* _Problem description_: Where a picture appears, leave it out, and transcribe all the lines below exactly.

* _Records shown_:
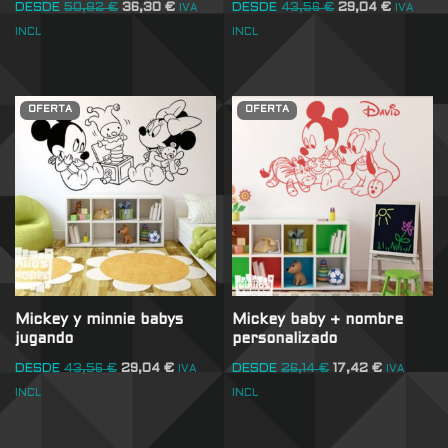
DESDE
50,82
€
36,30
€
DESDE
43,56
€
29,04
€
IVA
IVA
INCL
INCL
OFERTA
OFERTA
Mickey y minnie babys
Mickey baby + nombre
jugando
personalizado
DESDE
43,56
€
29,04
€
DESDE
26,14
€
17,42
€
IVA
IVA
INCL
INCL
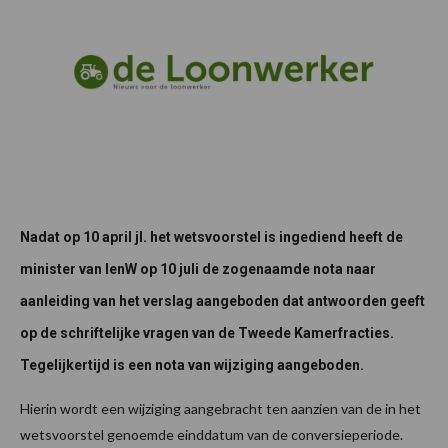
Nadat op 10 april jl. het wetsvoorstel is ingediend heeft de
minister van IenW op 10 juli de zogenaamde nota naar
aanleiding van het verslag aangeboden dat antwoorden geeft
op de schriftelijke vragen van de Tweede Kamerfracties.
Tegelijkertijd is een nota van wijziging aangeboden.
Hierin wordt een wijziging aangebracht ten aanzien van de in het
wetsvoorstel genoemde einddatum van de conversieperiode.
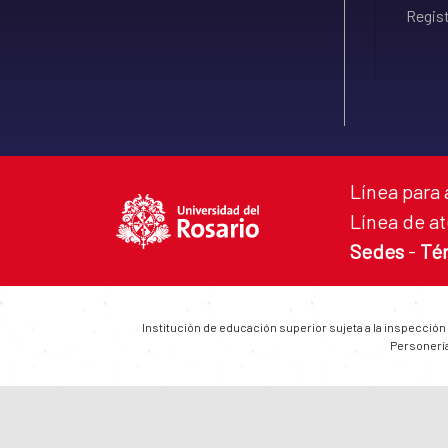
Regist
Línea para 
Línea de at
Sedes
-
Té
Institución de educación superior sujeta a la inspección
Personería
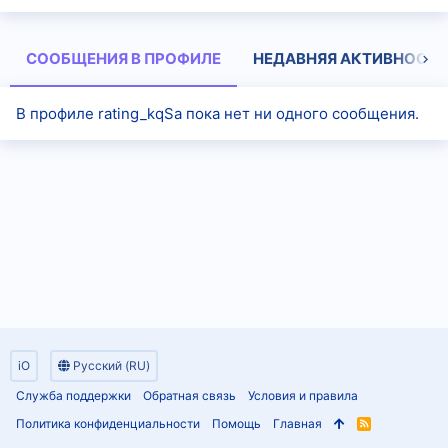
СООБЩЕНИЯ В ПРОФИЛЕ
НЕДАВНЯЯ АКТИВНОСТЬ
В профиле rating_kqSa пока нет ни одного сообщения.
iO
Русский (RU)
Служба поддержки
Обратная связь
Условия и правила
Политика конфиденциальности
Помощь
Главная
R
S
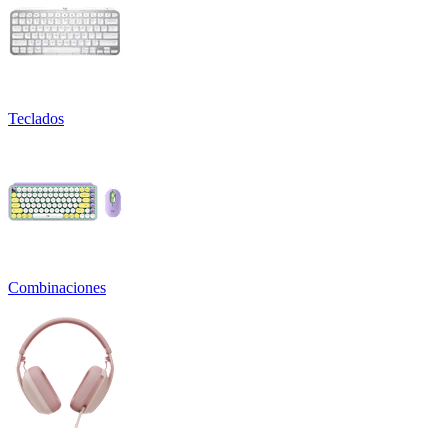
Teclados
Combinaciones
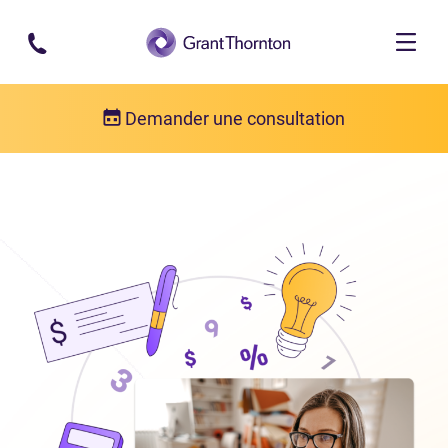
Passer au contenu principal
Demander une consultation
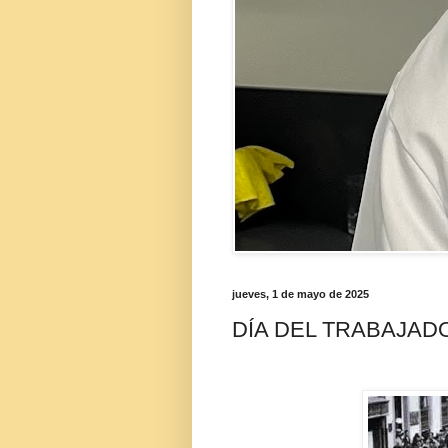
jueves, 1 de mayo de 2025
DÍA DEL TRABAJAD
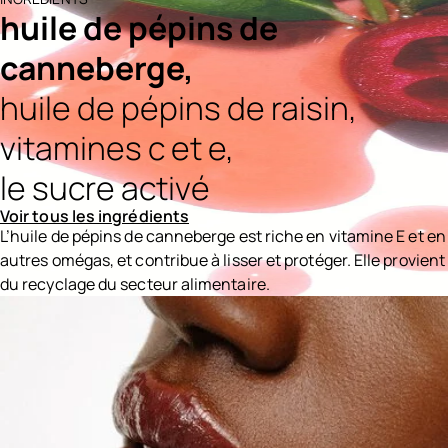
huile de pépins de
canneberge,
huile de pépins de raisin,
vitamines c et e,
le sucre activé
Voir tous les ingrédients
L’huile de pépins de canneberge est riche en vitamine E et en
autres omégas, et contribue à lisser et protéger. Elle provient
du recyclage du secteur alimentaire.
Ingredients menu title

* _Response_:
DESDE
50,82
€
36,30
€
DESDE
43,56
€
29,04
€
IVA
IVA
INCL
INCL
OFERTA
OFERTA
Mickey y minnie babys
Mickey baby + nombre
jugando
personalizado
DESDE
43,56
€
29,04
€
DESDE
26,14
€
17,42
€
IVA
IVA
INCL
INCL
Nadat op 10 april jl. het wetsvoorstel is ingediend heeft de
minister van IenW op 10 juli de zogenaamde nota naar
aanleiding van het verslag aangeboden dat antwoorden geeft
op de schriftelijke vragen van de Tweede Kamerfracties.
Tegelijkertijd is een nota van wijziging aangeboden.
Hierin wordt een wijziging aangebracht ten aanzien van de in het
wetsvoorstel genoemde einddatum van de conversieperiode.
Regist
Línea para 
Línea de at
Sedes
-
Té
Institución de educación superior sujeta a la inspección
Personería
СООБЩЕНИЯ В ПРОФИЛЕ
НЕДАВНЯЯ АКТИВНОСТЬ
В профиле rating_kqSa пока нет ни одного сообщения.
iO
Русский (RU)
Служба поддержки
Обратная связь
Условия и правила
Политика конфиденциальности
Помощь
Главная
R
S
Teclados
Combinaciones
Passer au contenu principal
Demander une consultation
jueves, 1 de mayo de 2025
DÍA DEL TRABAJAD
huile de pépins de
canneberge,
huile de pépins de raisin,
vitamines c et e,
le sucre activé
Voir tous les ingrédients
L’huile de pépins de canneberge est riche en vitamine E et en
autres omégas, et contribue à lisser et protéger. Elle provient
du recyclage du secteur alimentaire.
Ingredients menu title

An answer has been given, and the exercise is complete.